My ds's friend's mum struggles with English so I help out with emails from school and so on. They are top set year 10, and recently did a mock GCSE and as a class, did rather less well than either they or the teacher expected. They have already been warned that they will probably not all be put in for the Higher tier paper. She emailed the teacher asking what this meant for her son- he needs an A equivalent for what he wants to do next, so it matters- and got this reply-
I will keep you posted as to his progress with the Higher Tier content as we progress and let you know of any concerns that I have. We have moved the seating arrangements around in the lesson so that he can keep his focus for a longer period of time. He was not fully focussed this morning and we had a chat after the lesson and agreed to move him in the hope that it will improve his work rate and attention span. If this fails to happen, then we may need to look at a set move so that he can work on easier content (the Foundation tier)

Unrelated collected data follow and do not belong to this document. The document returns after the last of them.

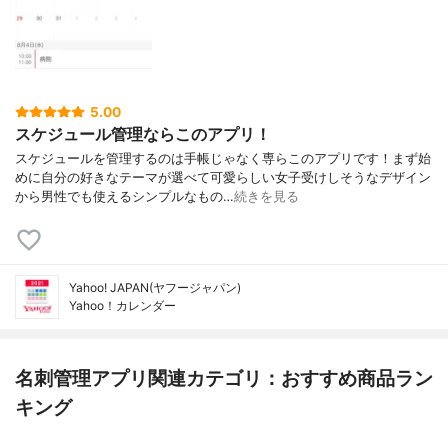
5.00
スケジュール管理ならこのアプリ！
スケジュールを管理するのは手帳じゃなく専らこのアプリです！まず始
めに自分の好きなテーマが選べて可愛らしい女子受けしそうなデザイン
から男性でも使えるシンプルなもの…
続きを見る
Yahoo! JAPAN(ヤフージャパン)
Yahoo！カレンダー
名刺管理アプリ関連カテゴリ：おすすめ商品ラン
キング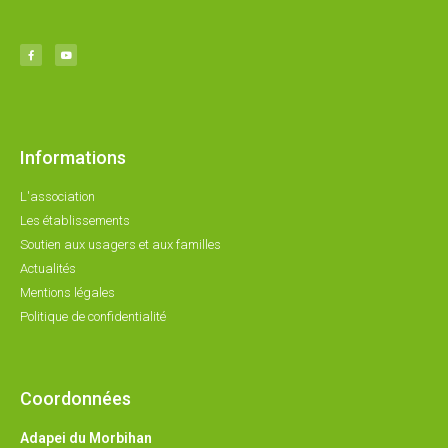
Informations
L'association
Les établissements
Soutien aux usagers et aux familles
Actualités
Mentions légales
Politique de confidentialité
Coordonnées
Adapei du Morbihan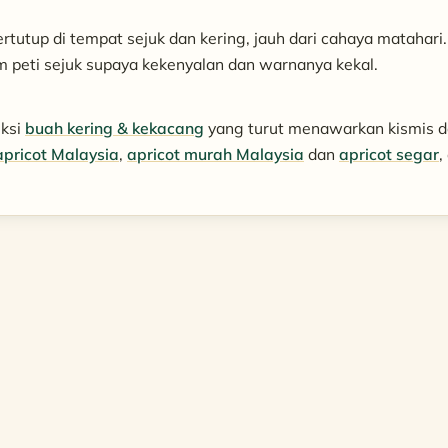
rtutup di tempat sejuk dan kering, jauh dari cahaya matahari.
 peti sejuk supaya kekenyalan dan warnanya kekal.
eksi
buah kering & kekacang
yang turut menawarkan kismis 
apricot Malaysia
,
apricot murah Malaysia
dan
apricot segar
,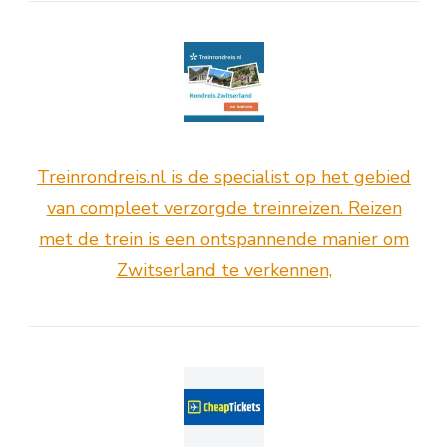
Treinrondreis.nl is de specialist op het gebied
van compleet verzorgde treinreizen. Reizen
met de trein is een ontspannende manier om
Zwitserland te verkennen,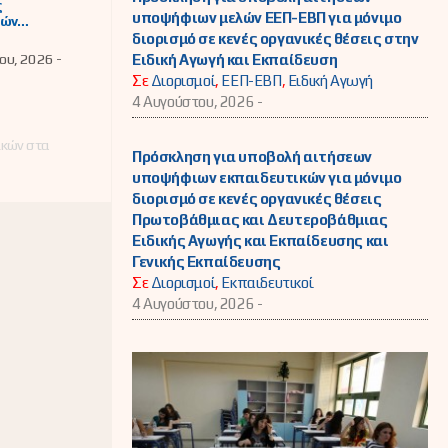
ς
υποψήφιων μελών ΕΕΠ-ΕΒΠ για μόνιμο
κών
τήσεων σε
διορισμό σε κενές οργανικές θέσεις στην
ς μονάδες
ου, 2026 -
Ειδική Αγωγή και Εκπαίδευση
εύθυνσης
Σε
Διορισμοί
,
ΕΕΠ-ΕΒΠ
,
Ειδική Αγωγή
ώρινας,
ευτικών
4 Αυγούστου, 2026 -
 αγωγής κι
ευσης
ικών στα
λόγω
Πρόσκληση για υποβολή αιτήσεων
ης θέσης ή
υποψήφιων εκπαιδευτικών για μόνιμο
ής
τησης
διορισμό σε κενές οργανικές θέσεις
Πρωτοβάθμιας και Δευτεροβάθμιας
Ειδικής Αγωγής και Εκπαίδευσης και
Γενικής Εκπαίδευσης
Σε
Διορισμοί
,
Εκπαιδευτικοί
4 Αυγούστου, 2026 -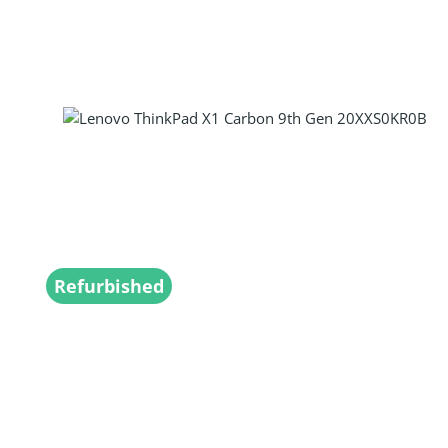
Refurbished
Produkt Anzahl: Gib den gewünscht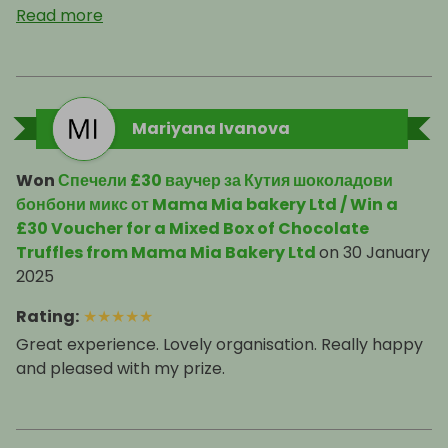
Read more
Mariyana Ivanova
Won
Спечели £30 ваучер за Кутия шоколадови
бонбони микс от Mama Mia bakery Ltd / Win a
£30 Voucher for a Mixed Box of Chocolate
Truffles from Mama Mia Bakery Ltd
on
30 January
2025
Rating
:
★
★
★
★
★
Great experience. Lovely organisation. Really happy
and pleased with my prize.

She and I both interpreted that as meaning he was definitely "in the drop zone" but when she asked her DS about this he seemed genuinely surprised and shocked. So she emailed the school again asking the teacher to have a word with him and tell him where he stood.
He came home yesterday saying that the teacher had said "it's fine, you're definitely not going anywhere, you're not moving to foundation. Tell your mum not to worry". My DS heard him saying this so either they have both concocted a story or it's what he actually said.
I'm now completely paranoid that I've interpreted the email wrongly and panicked my friend unnecessarily. But I'm right, aren't I? The email and what he told the boy are incompatible? They were only 3 days apart. If it was me I'd just ring up on Monday, but she won't do this.